Klingt ungewöhnlich. Gewöhnlich sind auch Lily und Abelard nicht. Lily hat ADHS, leidet unter Aufmerksamkeitsstörungen und Hyperaktivität, fällt durch hohes Sprechtempo, Kopfwackeln, Händefuchteln auf. Konzentration und Selbstregulation sind also nicht gerade ihre Stärken, ebenso wenig wie Impulskontrolle. „Distanzhalten ist nicht mein Ding.“ Was dazu führt, dass sie ihren Klassenkameraden Abelard in einer denkbar unromantischen Situation spontan küsst. Nicht wissend, dass es zu seinen größten Ängsten gehört, unvorbereitet angefasst zu werden – er hat das Aspergersyndrom.
Obwohl es auf den ersten Blick mehr Trennendes als Verbindendes gibt zwischen der chaotischen Lily und dem extrem fokussierten Abelard, entwickelt sich eine intensive und für beide ungewohnt intime Beziehung. Zunächst per sms, dann auch analog. Lily warnt ihn: „Ich rede aber viel. Das kann ich oft nicht verhindern.“ Worauf er zurückschreibt: „Und ich rede zu wenig. Das sollte sich ausgleichen.“


Laura Creedle: Die Liebesbriefe von Abelard und Lily

Sie redet ohne Punkt und Komma, wenn sie nervös ist, er braucht für eine Antwort oft sehr lange; sie macht ständig etwas kaputt, ihm ist es wichtig, Dinge wieder in Ordnung zu bringen; sie hat Schwierigkeiten, Termine einzuhalten, er tickt bei Unpünktlichkeit völlig aus. Abelard ist gut in der Schule, wie er selbst sagt, „aber dafür in nichts anderem“, die legasthenische Lily wiederum hat große Probleme in einem Schulsystem, das auf ihre speziellen Bedürfnisse keinerlei Rücksicht nimmt. Die beiden hochintelligenten Außenseiter mit Vorliebe für mittelalterliche Literatur ergänzen sich in all ihrer Verschiedenheit.
Und verstehen einander intuitiv. Beide sind durch die Erfahrung geprägt, als anders im negativen Sinn wahrgenommen zu werden, „korrigiert“ werden zu müssen. Lily wie Abelard haben seit ihrer Kindheit mehr Ärzte, Psychiater, Therapien und Medikamente kennengelernt, als ihnen lieb war. Dass sie im jeweils anderen erstmals einen Menschen gefunden haben, der sie nicht ändern will, ist der Kern dieser Liebe. Ihr ganzes Leben hat sich Lily „wie eine Teetasse mit Sprung“ gefühlt, für Abelard ist dieser Sprung sogar das Interessanteste an ihr. Für ihn ist sie perfekt, so wie sie ist. „Die Welt begreift Komplexität nicht. Nicht so wie ich auf alle Fälle.“
Doch die Beziehung wird auf den Prüfstand gestellt – Abelard geht nach New Mexico an ein College mit einem Programm für neurodiverse Studierende.
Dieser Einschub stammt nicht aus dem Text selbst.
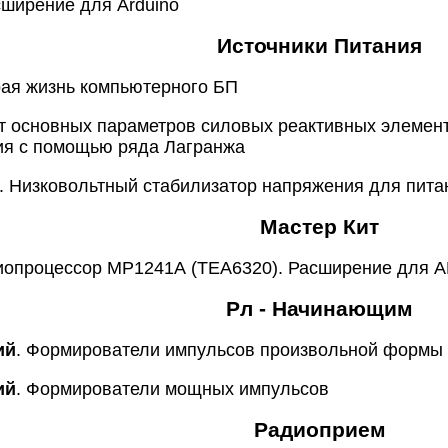
ширение для Arduino
Источники Питания
рая жизнь компьютерного БП
ет основных параметров силовых реактивных элемент
ия с помощью ряда Лагранжа
. Низковольтный стабилизатор напряжения для пита
Мастер Кит
удиопроцессор MP1241А (TEA6320). Расширение для
Рл - Начинающим
ий
. Формирователи импульсов произвольной формы
ий
. Формирователи мощных импульсов
Радиоприем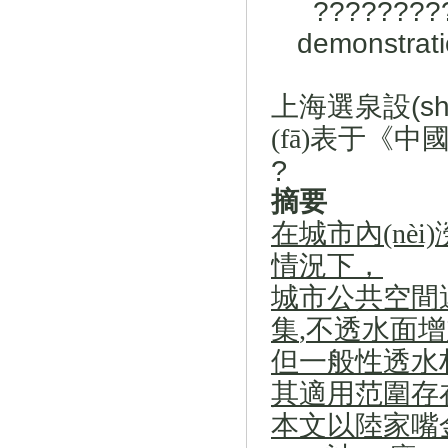
?
?
?
?
?
?
?
?
demonstrati
上海選泉設(shè)
(fā)表于《中國(
?
摘要
在城市內(nèi)
情況下
，
城市公共空間運
集
,
不透水面增加的
但一般性透水材料
其適用范圍存在局
本文以陸家嘴金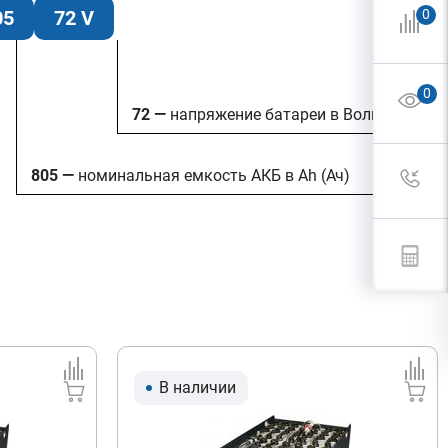
05
72 V
0
0
72 —
напряжение батареи в Вольтах
805 —
номинальная емкость АКБ в Ah (Ач)
В наличии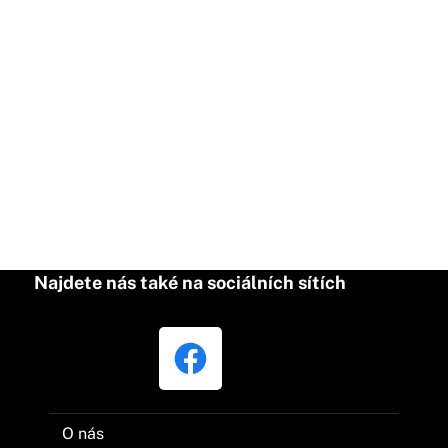
Najdete nás také na sociálních sítích
O nás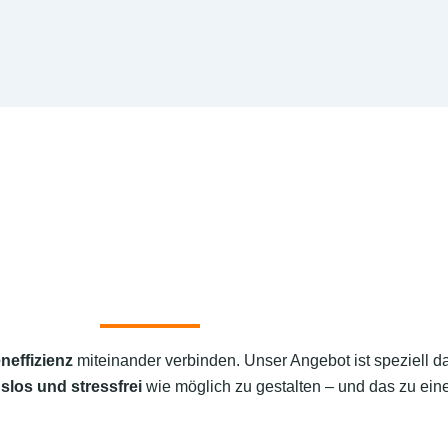
neffizienz
miteinander verbinden. Unser Angebot ist speziell d
slos und stressfrei
wie möglich zu gestalten – und das zu eine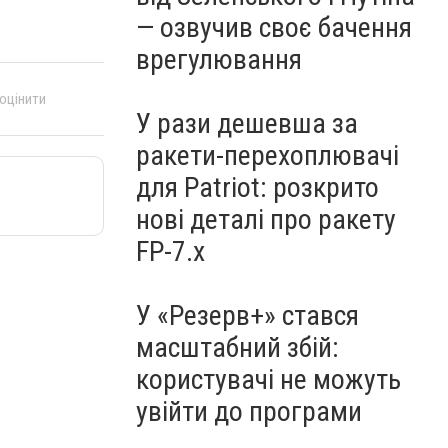
— озвучив своє бачення
врегулювання
 оцінити
У рази дешевша за
ракети-перехоплювачі
для Patriot: розкрито
нові деталі про ракету
FP-7.x
У «Резерв+» стався
масштабний збій:
користувачі не можуть
увійти до програми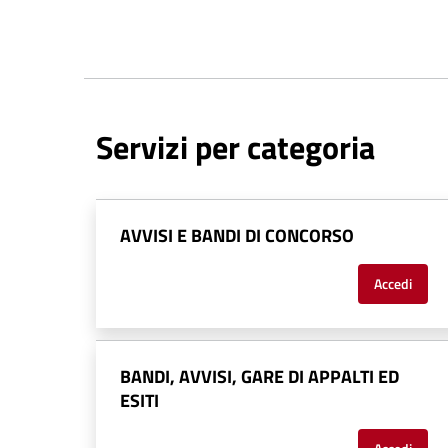
Servizi per categoria
AVVISI E BANDI DI CONCORSO
Accedi
BANDI, AVVISI, GARE DI APPALTI ED
ESITI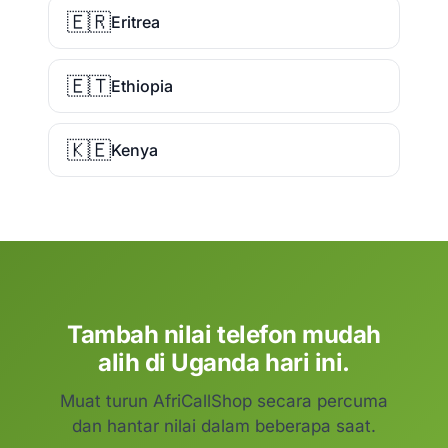
🇪🇷
Eritrea
🇪🇹
Ethiopia
🇰🇪
Kenya
Tambah nilai telefon mudah
alih di Uganda hari ini.
Muat turun AfriCallShop secara percuma
dan hantar nilai dalam beberapa saat.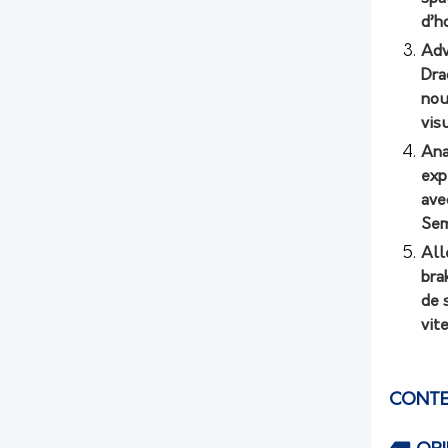
d’h
Adv
Dra
nou
vis
Ana
exp
ave
Sem
All
bra
de 
vit
CONTE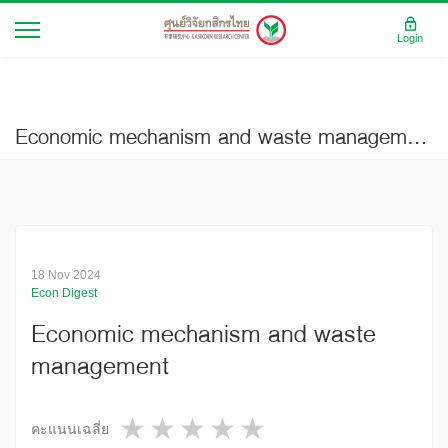
Login
Economic mechanism and waste management
18 Nov 2024
Econ Digest
Economic mechanism and waste
management
1 star
2 stars
3 stars
4 stars
5 stars
คะแนนเฉลี่ย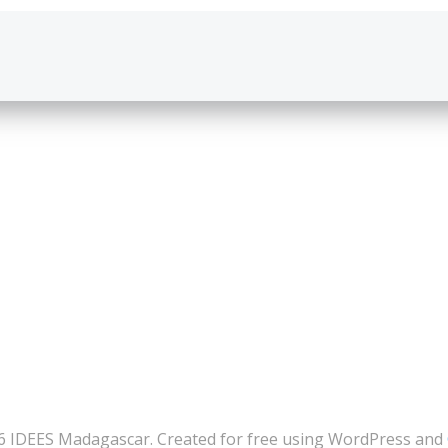
6 IDEES Madagascar. Created for free using WordPress and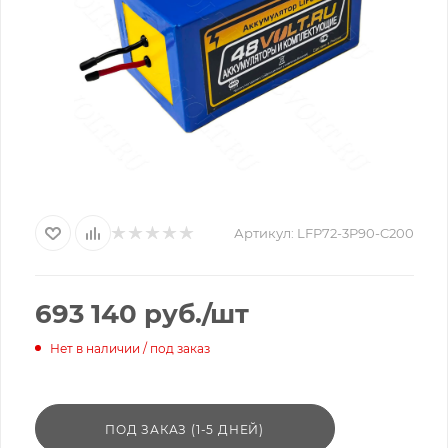
Артикул:
LFP72-3P90-C200
693 140
руб.
/шт
Нет в наличии / под заказ
ПОД ЗАКАЗ (1-5 ДНЕЙ)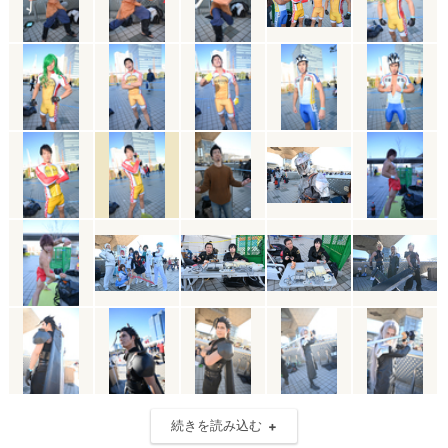
続きを読み込む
Die Ich-Erzählerin Lily versteht ihr Leben mit ADHS mit großer bildhafter Genauigkeit zu vermitteln – und die selbst diagnostizierte Autorin weiß spürbar, was sie ihre Figur erzählen lässt. Und doch ist das Buch keinesfalls auf die Thematik neuronaler Störungen zu reduzieren.
Natürlich ist es eine Liebesgeschichte und eine Entwicklungsgeschichte. Und eine Familiengeschichte. Nicht zuletzt lässt sich der Text auch als Portrait einer Familie mit sehr unterschiedlichen Mitgliedern lesen – die von der Ich-Erzählerin im Laufe des Buches immer differenzierter gesehen werden. Lily begreift, dass sie nicht nur im Schatten ihrer kleinen Schwester Iris, der Musterschülerin, fühlt, sondern diese sich auch in ihrem. Dass das Bild, das sie sich vom abwesenden Vater gemacht hat, überhaupt nicht der Realität entspricht. Dass ihre Mutter wie eine Löwin um ihre Töchter kämpft, was Lily erst spät sehen kann.

„Die Liebesbriefe von Abelard von Lily“ stellen sich die Frage, wie ein junger Mensch seinen Platz findet, in der Familie und in der Gesellschaft. Wie er sich selbst sieht und von anderen gesehen werden will, wenn er aufgrund von Gegebenheiten, die er nicht beeinflussen kann, erkennbar anders ist als die meisten anderen. Ob die Atypie mit all den Problemen, die sie verursacht, die eigene Identität konstitutiv ausmacht oder eben nicht. Es ist etwas anderes, aus der Masse herauszustechen, ein besonderes, einzigartiges Leben zu führen, wenn man sich nicht selbst bewusst dafür entschieden hat.